‘The Kundiman Party’: Sing, remember, resist!
String together millennials in search of self and art, middle-aged women groping for meaning, a retired opera diva rediscovering her relevance, social media, young love in the time of extrajudicial killings, family and stormy politics, then equip the unseemly characters with a most unlikely weapon—the kundiman — to battle national darkness.
You read right — yes, the kundiman, that undying Filipino musical form or genre that, in the days of yore, set hearts and souls on fire.
Go catch the much-acclaimed “The Kundiman Party” of the UP Playwrights’ Theater. Written by Floy Quintos and directed by Dexter M. Santos, the play is a must-see in this postelection season. More shows at the Peta Theater Center tonight until June 2.
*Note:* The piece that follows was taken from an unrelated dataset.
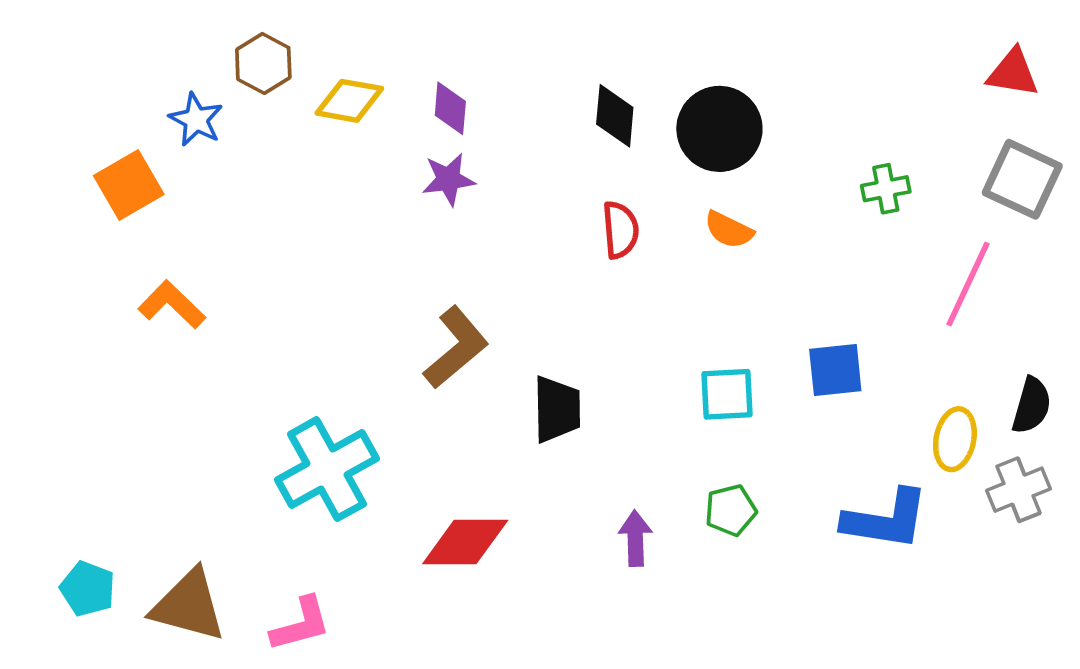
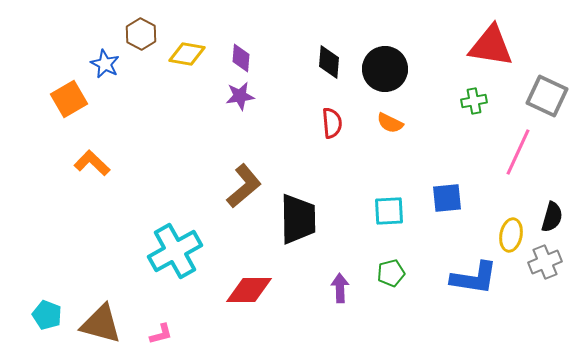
red triangle: (1013, 73) -> (491, 46), moved, size x1.6
black trapezoid: (557, 409) -> (298, 219), size x1.4
pink L-shape: (301, 624) -> (161, 334), size x0.7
When you closely examine the wrenching lyrics and feel the soaring melody of the kundiman, you might learn the meaning of all or nothing, love beyond death, hanggang libingan and other protestations of the lovelorn and the forlorn. Kung hindi man, you know. So what does the kundiman, which came to be at the turn of the 19th century, got to do with the here and now and the millennials born and bred in the age of social media, the internet and smart gadgets?
Retired opera diva Adela Dolores (Shamaine Centenera Buencamino) has had her heyday in concert halls abroad and as a protégé of Imelda Marcos. But Adela at some point saw the light and broke away from her patron. “Between La Scala and Mendiola, I chose,” she says. As age catches up with her, she spends her time tutoring aspiring singers, Antoinette (Miah Canton) among them.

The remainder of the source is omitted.